Each of the partner organizations will host unique events, such as town halls and community forums. The goal is to bring together community activists, state legislative champions and community members to celebrate our accomplishments and discuss pressing reproductive justice issues. The Black Women’s Health Imperative will release an op-ed during RJWOA discussing Black maternal health, participate in the national twitter chat, host American University students on Thursday, August 23, for a half day of RJ and policy 101 and support other actions.
 
In Our Own Voice is also sponsoring many RJ week of action events across the country including our Raising Women’s Voices regional coordinators in Louisiana,Women With a Vision; Texas, The Afiya Center; Tennessee, SisterReach; and Pennsylvania, New Voices Pittsburgh.
 
The National Asian Pacific American Women’s Forum, in partnership with All* Above All, Unite for Reproductive & Gender Equity (URGE), National Latina Institute for Reproductive Health, In Our Own Voice: Black Women’s Reproductive Justice Agenda, National LGBTQ Task Force and allies are also planning Fight for Reproductive Justice - #StopKavanaugh Day of Action on August 23rd to voice opposition to Brett Kavanaugh’s nomination to the Supreme Court. Reproductive Justice Week of Action ends on Sunday, August 26, which is also Women’s Equality Day. Partners will host or participate in events around the power of the Black woman’s vote or the ongoing #SaveSCOTUS fight.

 
On Sunday, August 26, Unite for Justice! 
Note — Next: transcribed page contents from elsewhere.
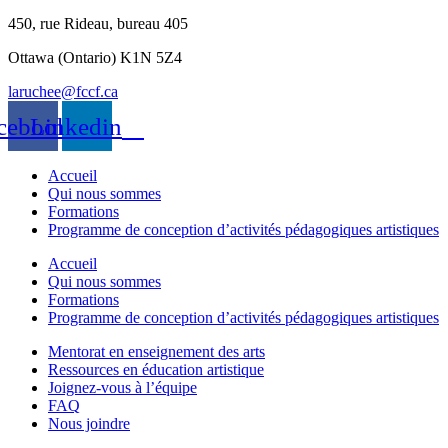
450, rue Rideau, bureau 405
Ottawa (Ontario) K1N 5Z4
laruchee@fccf.ca
cebook
Linkedin
Accueil
Qui nous sommes
Formations
Programme de conception d’activités pédagogiques artistiques
Accueil
Qui nous sommes
Formations
Programme de conception d’activités pédagogiques artistiques
Mentorat en enseignement des arts
Ressources en éducation artistique
Joignez-vous à l’équipe
FAQ
Nous joindre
Get out your megaphones and prepare your signs for Sunday, when there will be rallies in cities across the country as part of a National Day of Action opposing the SCOTUS nomination of Brett Kavanaugh. The activities are being organized by NARAL Prochoice America, MoveOn and other organizations. Our RWV regional coordinators across the country are promoting and participating in their local rallies, where they’ll highlight the threat Kavanaugh’s nomination poses to their constituencies. 
 
Want to know if there is an event planned near you and how you can get involved?Go here and type in your zip code to find out. Can’t join in person? Join a #StopKavanaugh online action on Sunday instead, like the Stop Kavanaugh Twitter storm our Charleston-based regional coordinator, WV FREE is hosting.  If there isn’t an event planned near you, get creative and follow the lead of our Massachusetts coordinator, NARAL Pro-Choice Massachusetts, which is encouraging members to host house parties on Sunday to talk about what’s at stake for women with Kavanaugh’s nomination.